:: The task ::
Lines from the one containing "Supercheap Auto" through the last line of the data are to be returned exactly, both ends included, minus any pictures.
--------------------------------
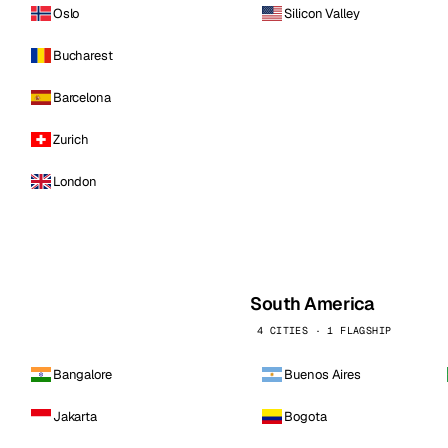
Oslo
Silicon Valley
Bucharest
Barcelona
Zurich
London
South America
4 CITIES · 1 FLAGSHIP
Bangalore
Buenos Aires
Jakarta
Bogota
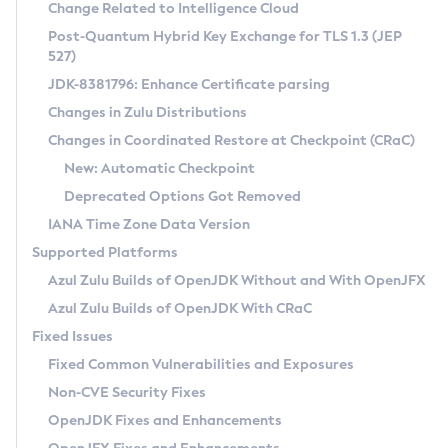
Installation Guidelines
Change Related to Intelligence Cloud
Post-Quantum Hybrid Key Exchange for TLS 1.3 (JEP
CVE and Version Search
Supported (Zulu SA) on Linux
527)
DEB
Free Distribution (Zulu CA) on Linux
JDK-8381796: Enhance Certificate parsing
CVE Search Tool
Commercial Compatibility Kit
RPM
Changes in Zulu Distributions
CVE History Tool
DEB
Installing on Windows
About CCK
IcedTea-Web
APK
Changes in Coordinated Restore at Checkpoint (CRaC)
Version Search Tool
RPM
Installing on macOS
Install CCK
Docker
New: Automatic Checkpoint
About IcedTea-Web
Detailed Info
APK
Using SDKMAN! on Linux and macOS
Rhino JavaScript Engine in Azul Zulu 7
Chainguard Docker
Deprecated Options Got Removed
Release Notes
TAR.GZ
Using Azul Metadata API
Versioning and Naming Conventions
Coordinated Restore at Checkpoint
IANA Time Zone Data Version
Download and Installation
Docker
Updating Azul Zulu
(CRaC)
Configuring Security Providers
Supported Platforms
How to Use IcedTea-Web
Paketo Buildpacks
Uninstalling Azul Zulu
Migrating Discovery to Metadata API
Azul Zulu Builds of OpenJDK Without and With OpenJFX
GC Log Analyzer
How to Use Deployment Ruleset
Windows
Timezone Updater
Managing Multiple Azul Zulu Versions
Azul Zulu Builds of OpenJDK With CRaC
Configuration Options
macOS
Incubator and Preview Features
Azul Mission Control
Fixed Issues
Windows
Linux
Using Java Flight Recorder
Fixed Common Vulnerabilities and Exposures
macOS
Legal Notice
Other Distributions
FIPS integration in Zulu
Non-CVE Security Fixes
Linux
OpenJDK Fixes and Enhancements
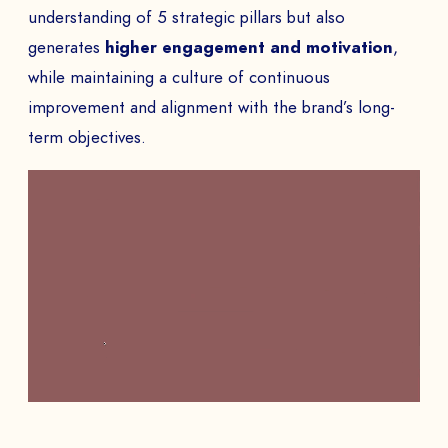
understanding of 5 strategic pillars but also
generates
higher engagement and motivation
,
while maintaining a culture of continuous
improvement and alignment with the brand’s long-
term objectives.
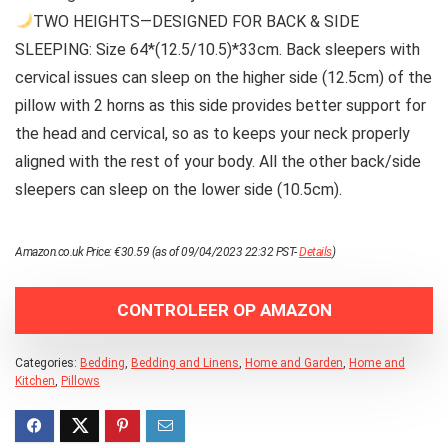
TWO HEIGHTS—DESIGNED FOR BACK & SIDE
SLEEPING: Size 64*(12.5/10.5)*33cm. Back sleepers with
cervical issues can sleep on the higher side (12.5cm) of the
pillow with 2 horns as this side provides better support for
the head and cervical, so as to keeps your neck properly
aligned with the rest of your body. All the other back/side
sleepers can sleep on the lower side (10.5cm).
Amazon.co.uk Price:
€
30.59
(as of 09/04/2023 22:32 PST-
Details
)
CONTROLEER OP AMAZON
Categories:
Bedding
,
Bedding and Linens
,
Home and Garden
,
Home and
Kitchen
,
Pillows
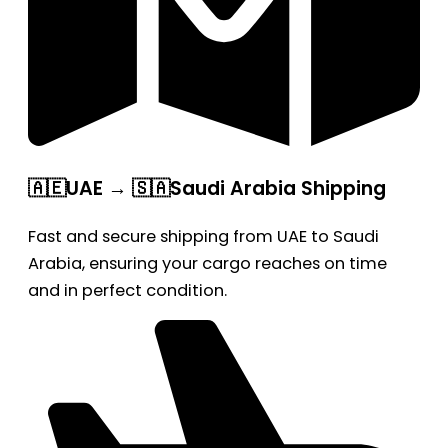
🇦🇪UAE → 🇸🇦Saudi Arabia Shipping
Fast and secure shipping from UAE to Saudi
Arabia, ensuring your cargo reaches on time
and in perfect condition.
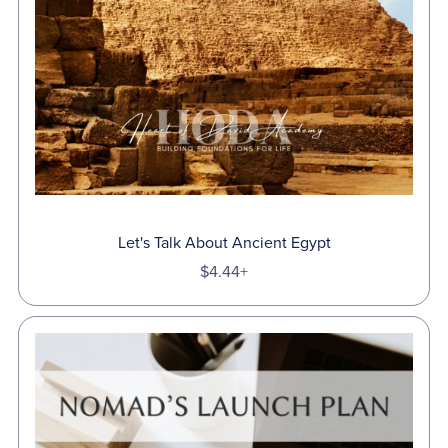
Let's Talk About Ancient Egypt
$4.44+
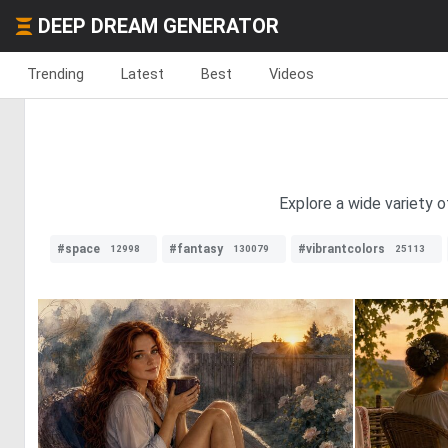
DEEP DREAM GENERATOR
Trending
Latest
Best
Videos
Explore a wide variety o
#space
#fantasy
#vibrantcolors
12998
130079
25113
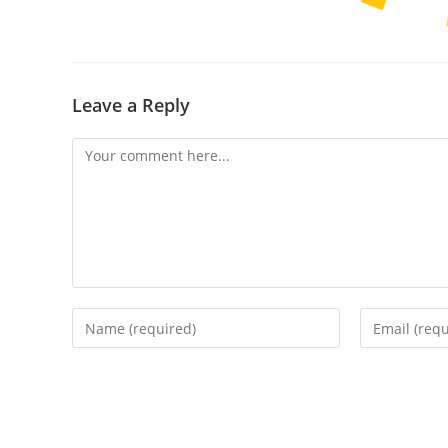
Leave a Reply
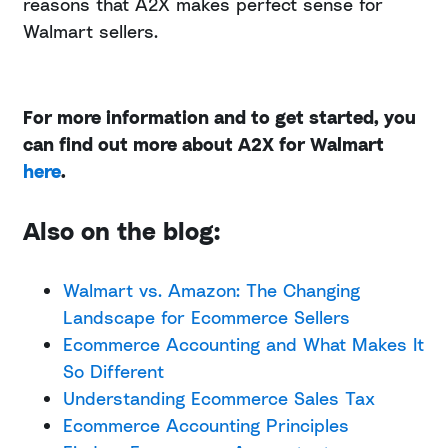
reasons that A2X makes perfect sense for
Walmart sellers.
For more information and to get started, you
can find out more about A2X for Walmart
here
.
Also on the blog:
Walmart vs. Amazon: The Changing
Landscape for Ecommerce Sellers
Ecommerce Accounting and What Makes It
So Different
Understanding Ecommerce Sales Tax
Ecommerce Accounting Principles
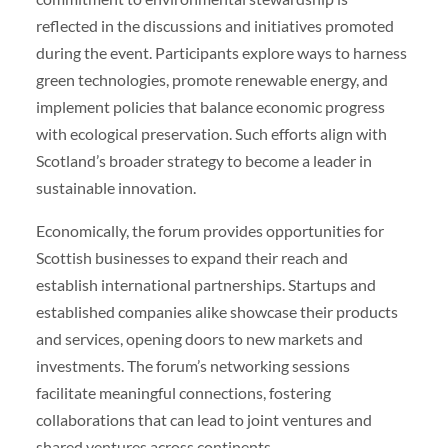
reflected in the discussions and initiatives promoted
during the event. Participants explore ways to harness
green technologies, promote renewable energy, and
implement policies that balance economic progress
with ecological preservation. Such efforts align with
Scotland’s broader strategy to become a leader in
sustainable innovation.
Economically, the forum provides opportunities for
Scottish businesses to expand their reach and
establish international partnerships. Startups and
established companies alike showcase their products
and services, opening doors to new markets and
investments. The forum’s networking sessions
facilitate meaningful connections, fostering
collaborations that can lead to joint ventures and
shared ventures across continents.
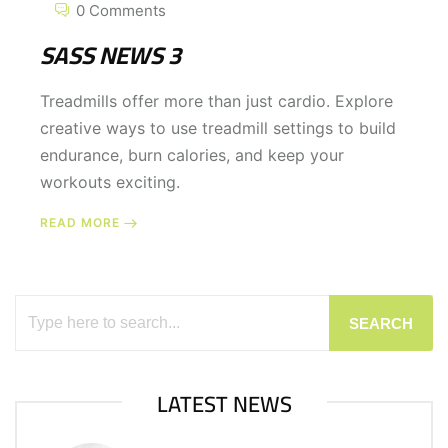
0 Comments
SASS NEWS 3
Treadmills offer more than just cardio. Explore
creative ways to use treadmill settings to build
endurance, burn calories, and keep your
workouts exciting.
READ MORE
SEARCH
LATEST NEWS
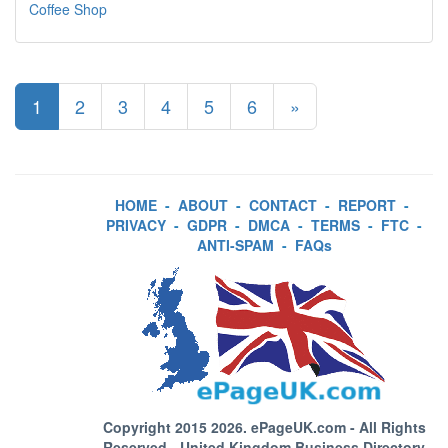
Coffee Shop
1
2
3
4
5
6
»
HOME
-
ABOUT
-
CONTACT
-
REPORT
-
PRIVACY
-
GDPR
-
DMCA
-
TERMS
-
FTC
-
ANTI-SPAM
-
FAQs
Copyright 2015 2026.
ePageUK.com
- All Rights
Reserved - United Kingdom Business Directory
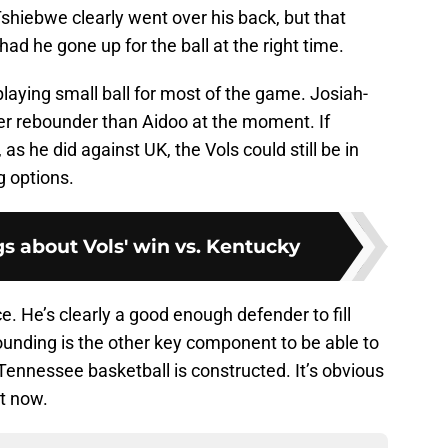
shiebwe clearly went over his back, but that
ad he gone up for the ball at the right time.
 playing small ball for most of the game. Josiah-
ter rebounder than Aidoo at the moment. If
as he did against UK, the Vols could still be in
g options.
gs about Vols' win vs. Kentucky
e. He’s clearly a good enough defender to fill
nding is the other key component to be able to
 Tennessee basketball is constructed. It’s obvious
t now.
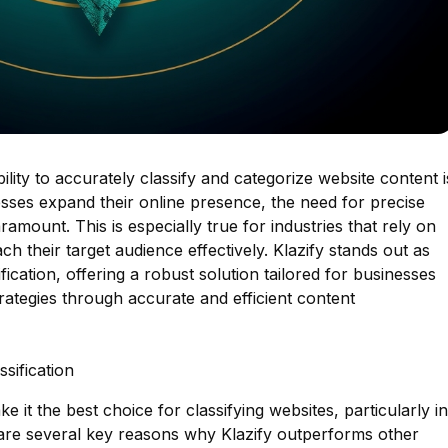
bility to accurately classify and categorize website content i
sses expand their online presence, the need for precise
amount. This is especially true for industries that rely on
ch their target audience effectively. Klazify stands out as
fication, offering a robust solution tailored for businesses
trategies through accurate and efficient content
sification
e it the best choice for classifying websites, particularly in
 are several key reasons why Klazify outperforms other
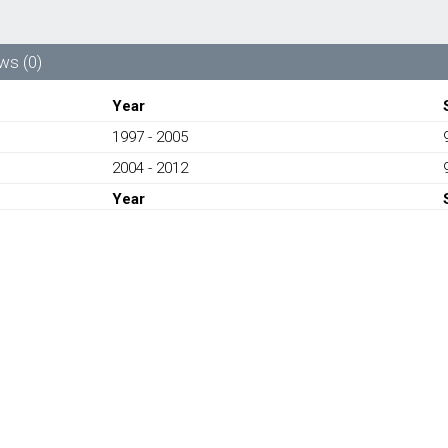
99610613272-
PORSCHE
CARRERA
ws (0)
996,
997
Year
1997-
1997 - 2005
2012
quantity
2004 - 2012
Year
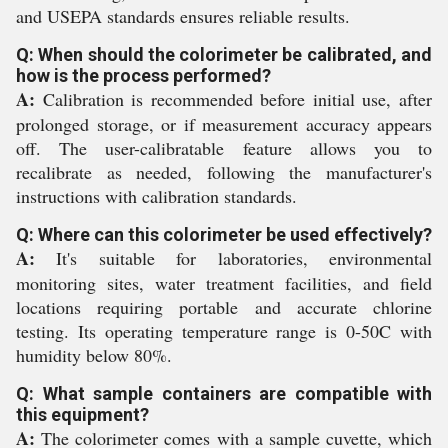
and USEPA standards ensures reliable results.
Q: When should the colorimeter be calibrated, and
how is the process performed?
A:
Calibration is recommended before initial use, after
prolonged storage, or if measurement accuracy appears
off. The user-calibratable feature allows you to
recalibrate as needed, following the manufacturer's
instructions with calibration standards.
Q: Where can this colorimeter be used effectively?
A:
It's suitable for laboratories, environmental
monitoring sites, water treatment facilities, and field
locations requiring portable and accurate chlorine
testing. Its operating temperature range is 0-50C with
humidity below 80%.
Q: What sample containers are compatible with
this equipment?
A:
The colorimeter comes with a sample cuvette, which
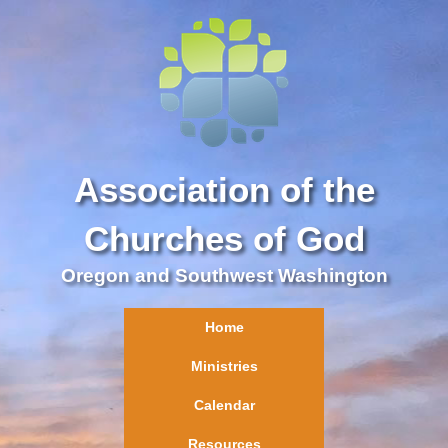
Association of the
Churches of God
Oregon and Southwest Washington
Home
Ministries
Calendar
Resources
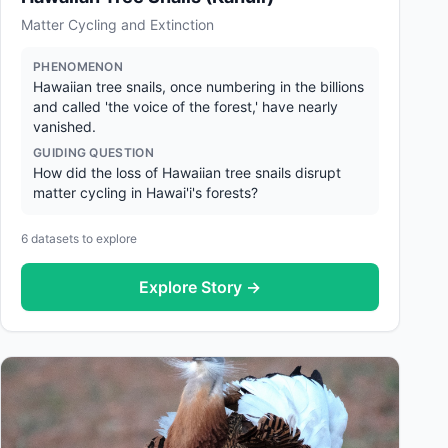
Matter Cycling and Extinction
PHENOMENON
Hawaiian tree snails, once numbering in the billions
and called 'the voice of the forest,' have nearly
vanished.
GUIDING QUESTION
How did the loss of Hawaiian tree snails disrupt
matter cycling in Hawai'i's forests?
6
datasets to explore
Explore Story →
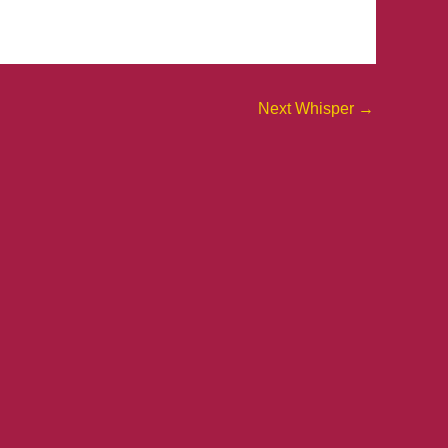
Next Whisper
→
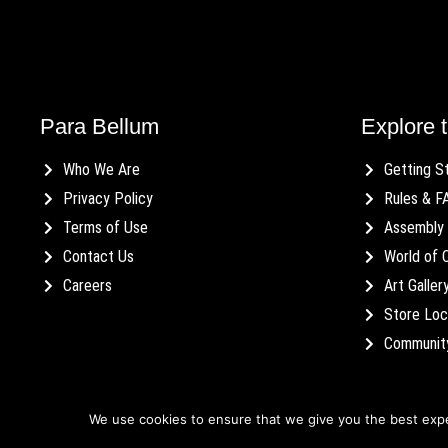
Para Bellum
Explore t
Who We Are
Getting S
Privacy Policy
Rules & F
Terms of Use
Assembly 
Contact Us
World of 
Careers
Art Galler
Store Loc
Communit
We use cookies to ensure that we give you the best exper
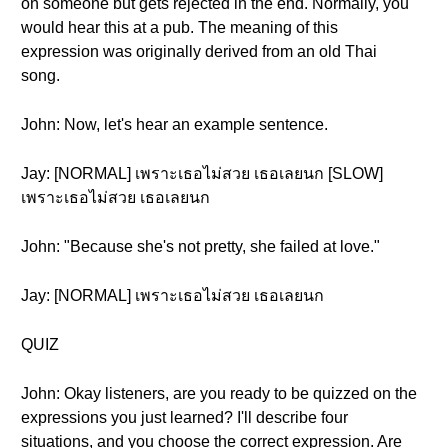
on someone but gets rejected in the end. Normally, you
would hear this at a pub. The meaning of this
expression was originally derived from an old Thai
song.
John: Now, let's hear an example sentence.
Jay: [NORMAL] เพราะเธอไม่สวย เธอเลยนก [SLOW]
เพราะเธอไม่สวย เธอเลยนก
John: "Because she's not pretty, she failed at love."
Jay: [NORMAL] เพราะเธอไม่สวย เธอเลยนก
QUIZ
John: Okay listeners, are you ready to be quizzed on the
expressions you just learned? I'll describe four
situations, and you choose the correct expression. Are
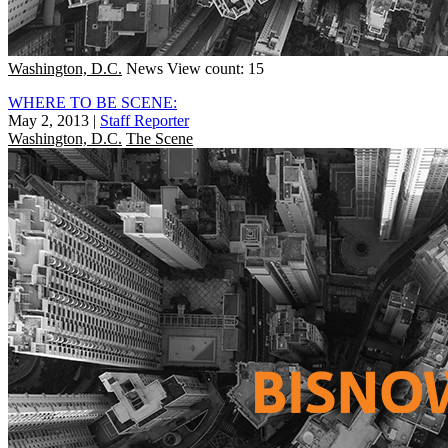
Washington, D.C.
News
View count: 15
WHERE TO BE SCENE:
May 2, 2013
|
Staff Reporter
Washington, D.C.
The Scene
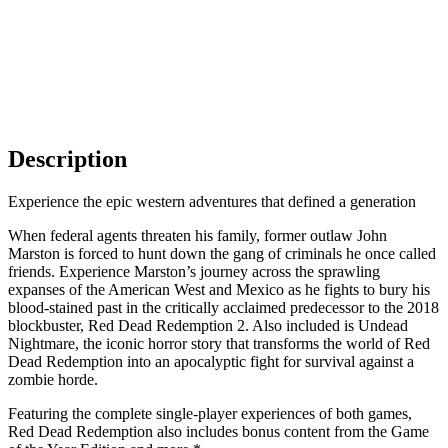
Description
Experience the epic western adventures that defined a generation
When federal agents threaten his family, former outlaw John
Marston is forced to hunt down the gang of criminals he once called
friends. Experience Marston’s journey across the sprawling
expanses of the American West and Mexico as he fights to bury his
blood-stained past in the critically acclaimed predecessor to the 2018
blockbuster, Red Dead Redemption 2. Also included is Undead
Nightmare, the iconic horror story that transforms the world of Red
Dead Redemption into an apocalyptic fight for survival against a
zombie horde.
Featuring the complete single-player experiences of both games,
Red Dead Redemption also includes bonus content from the Game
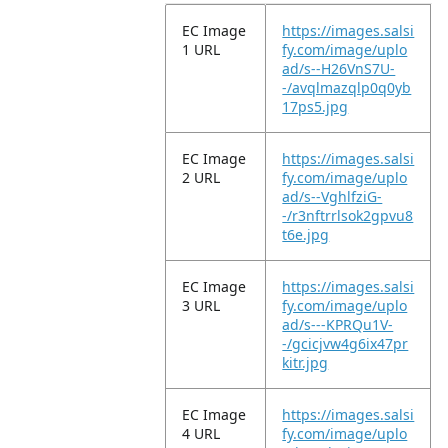
EC Image
https://images.salsi
1 URL
fy.com/image/uplo
ad/s--H26VnS7U-
-/avqlmazqlp0q0yb
17ps5.jpg
EC Image
https://images.salsi
2 URL
fy.com/image/uplo
ad/s--VghlfziG-
-/r3nftrrlsok2gpvu8
t6e.jpg
EC Image
https://images.salsi
3 URL
fy.com/image/uplo
ad/s---KPRQu1V-
-/gcicjvw4g6ix47pr
kitr.jpg
EC Image
https://images.salsi
4 URL
fy.com/image/uplo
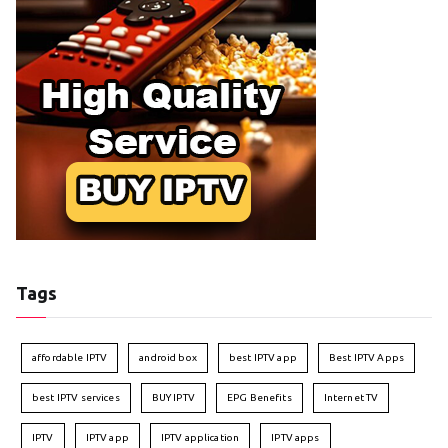
Tags
affordable IPTV
android box
best IPTV app
Best IPTV Apps
best IPTV services
BUY IPTV
EPG Benefits
Internet TV
IPTV
IPTV app
IPTV application
IPTV apps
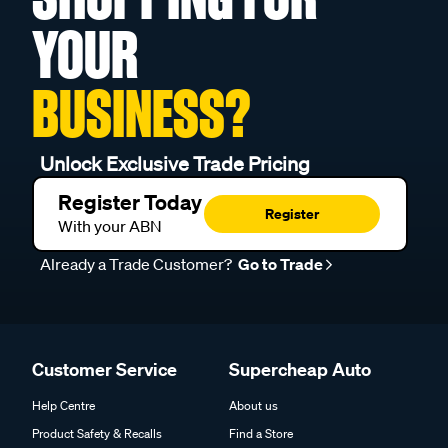
YOUR
BUSINESS?
Unlock Exclusive Trade Pricing
Register Today
Register
With your ABN
Already a Trade Customer?
Go to Trade
Customer Service
Supercheap Auto
Help Centre
About us
Product Safety & Recalls
Find a Store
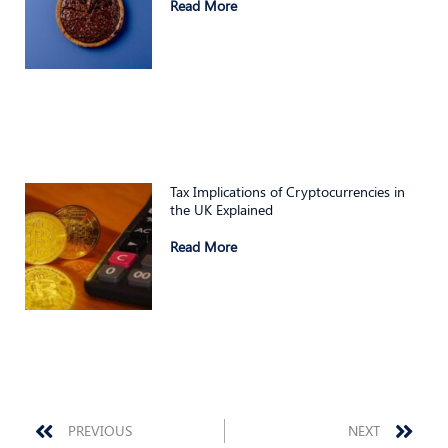
Read More
Tax Implications of Cryptocurrencies in
the UK Explained
Read More
Prev
Nex
PREVIOUS
NEXT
--------------------------------
:: Task result ::
Supercheap Auto
Help Centre
About us
Product Safety & Recalls
Find a Store
Read More
Tax Implications of Cryptocurrencies in
the UK Explained
Read More
Prev
Nex
PREVIOUS
NEXT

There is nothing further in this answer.